Steve Loughran:"Hadoop uses RPC to chat between nodes; everything has custom
serialization and the heartbeats include data -tricks that work on
a LAN. But they have a hard time keeping clients and clusters in
Sync: what makes a workable and efficient protocol for the gigabit
LAN in the datacentre is not appropriate for client-cluster comms,
not when the clients aren't under control, or when they are a
distance away. I'd like to work on a good REST api there -something
like S3FS for storage, a pure REST model for Jobs too."
Me too. This issue (RPC) comes up for me from time to time - how to have a tight call model for what are essentially control messages, across a cluster of servers, without getting into
Binary lockstep (eg fine grained RMI or shunting Python pickles around) and the risk of a cyclic dependency so large you can barely see it.

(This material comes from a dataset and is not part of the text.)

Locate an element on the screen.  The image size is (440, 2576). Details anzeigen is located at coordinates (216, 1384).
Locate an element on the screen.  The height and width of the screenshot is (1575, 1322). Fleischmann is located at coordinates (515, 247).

The inability to examine problems with standard tools like wireshark without a decodec. This applies to any binary wire protocol, including base 64'd XML.
Designing some cross language type system
I'm down to 3 options:
Forget RPC, use HTTP calls to post state
Use XMPP messaging and pub/sub
Use RPC but with JSON as your wire format.

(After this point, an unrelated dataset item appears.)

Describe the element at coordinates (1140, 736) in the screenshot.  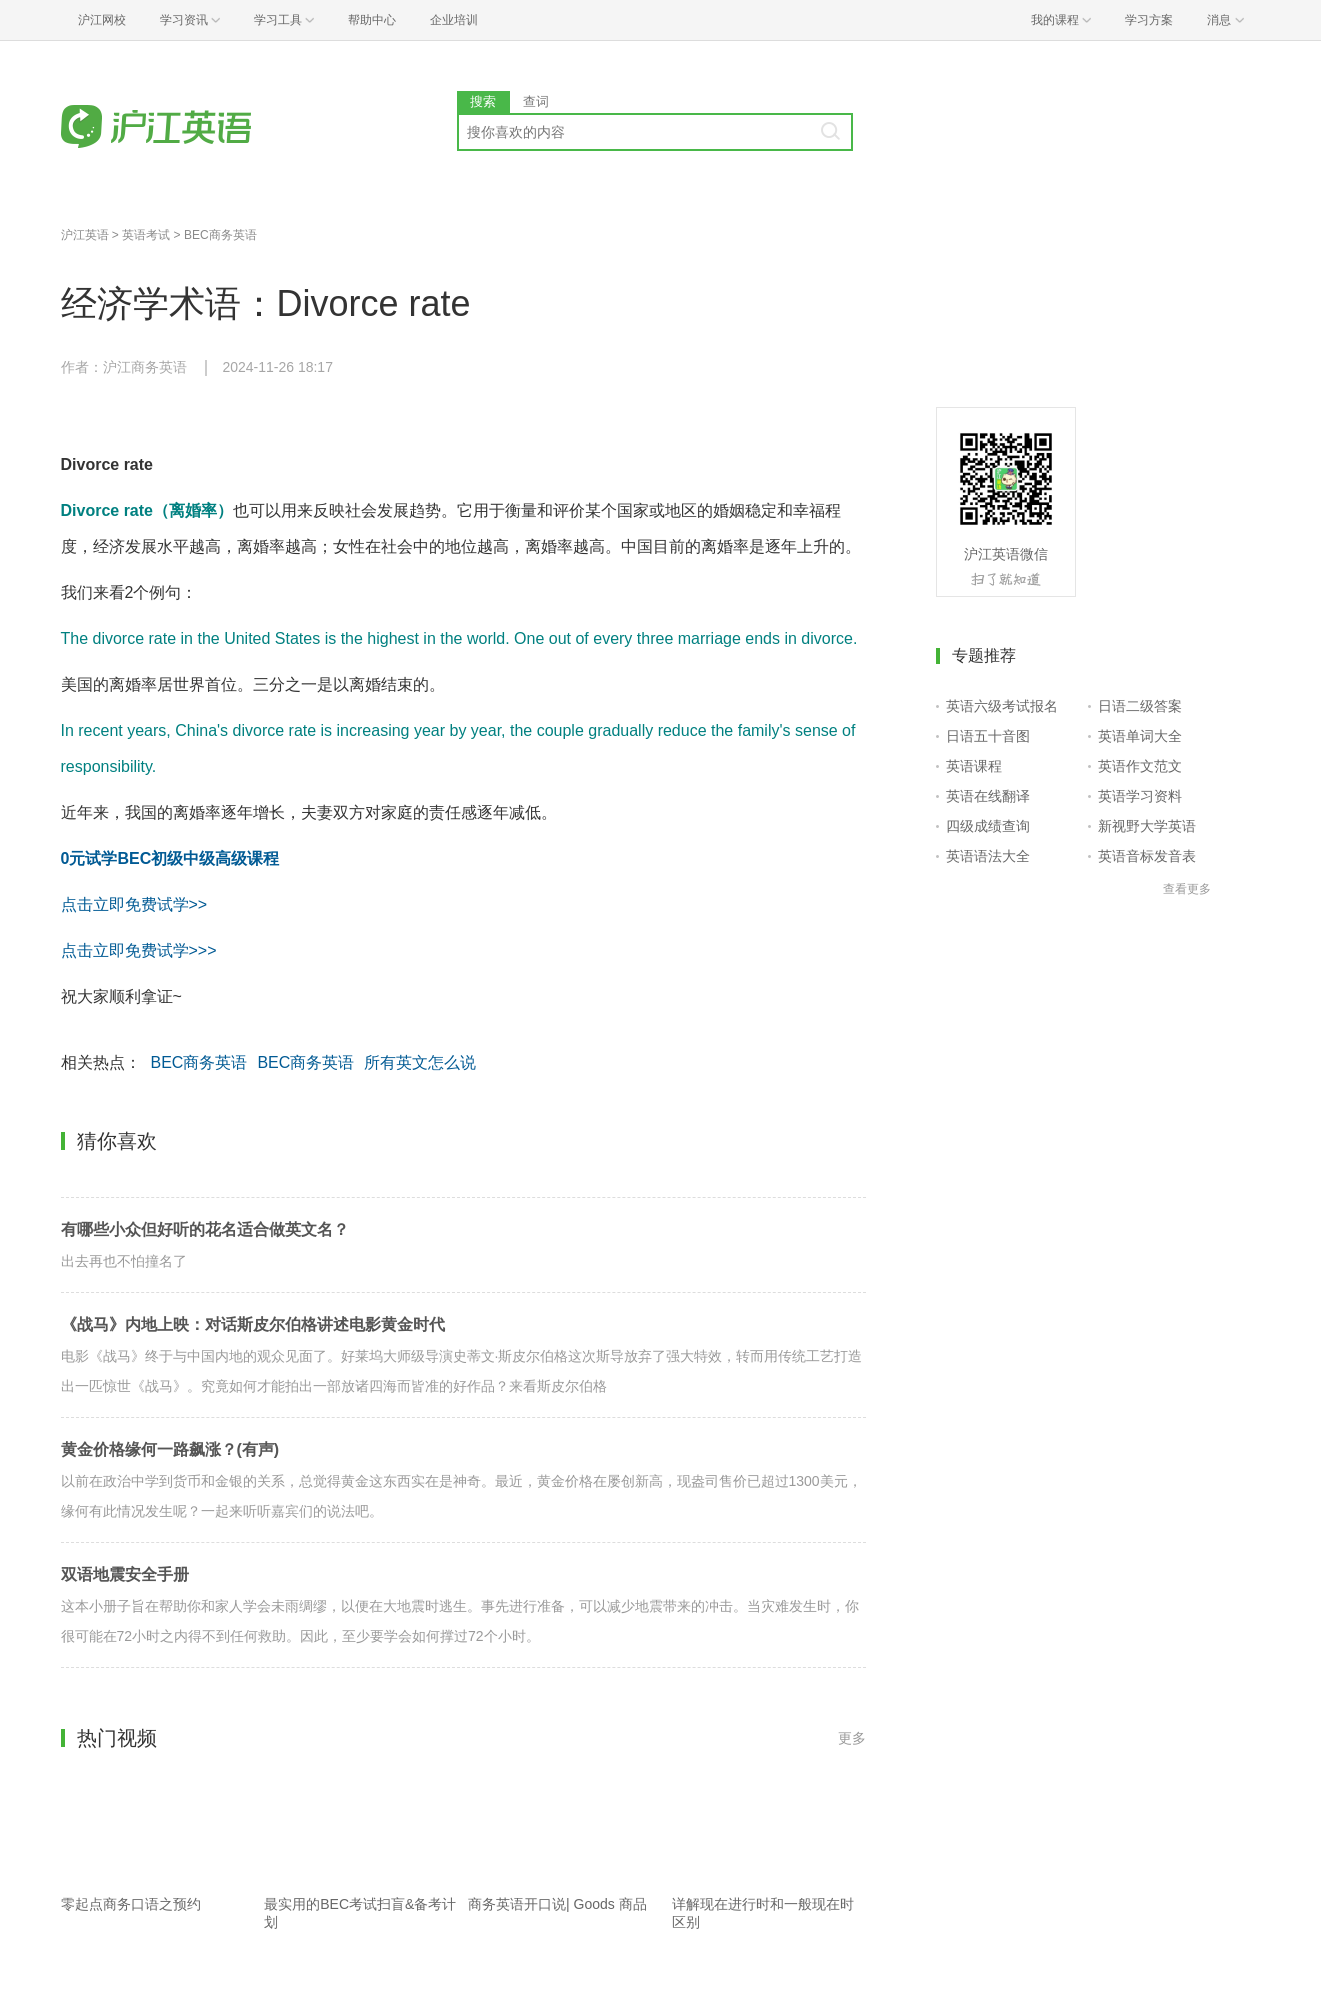 I see `英语单词大全` at that location.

All of which abide by the notion that if you must ship non-documents, then ship using a handful of data structures (list, dict) and a limited number of scalar types (unicode strings, numbers, iso-dates, booleans). In other words JSON is the sweet spot of type driven interop.
Steve Vinoski:"For years we’ve known RPC and its descendants to be fundamentally
flawed, yet many still willingly use the approach. Why? I believe the
reason is simply convenience. Regardless of RPC’s
well-understood problems, many developers continue to go down the
RPC-oriented path because it conveniently fits the abstractions of the
popular general-purpose programming languages they limit themselves to
using. Making a function or method call to a remote or distributed
function, object, or service appear just like any other function or
method call allows such developers to stay within the comfortable
confines of their language. Those who choose this approach essentially
decide that developer convenience and comfort is more important than
dealing with hard distribution issues like latency, concurrency,
reliability, scalability, and partial failure."
All important, but binary on the wire messages and lockstepped upgrades are a massive problem as well. IOW a core practical issue with RPC is sending non-text around.
It's interesting then, that Facebook thrift has gone into the Apache Incubator. It looks sort of like JSON but has so-90s stuff like signed integer types.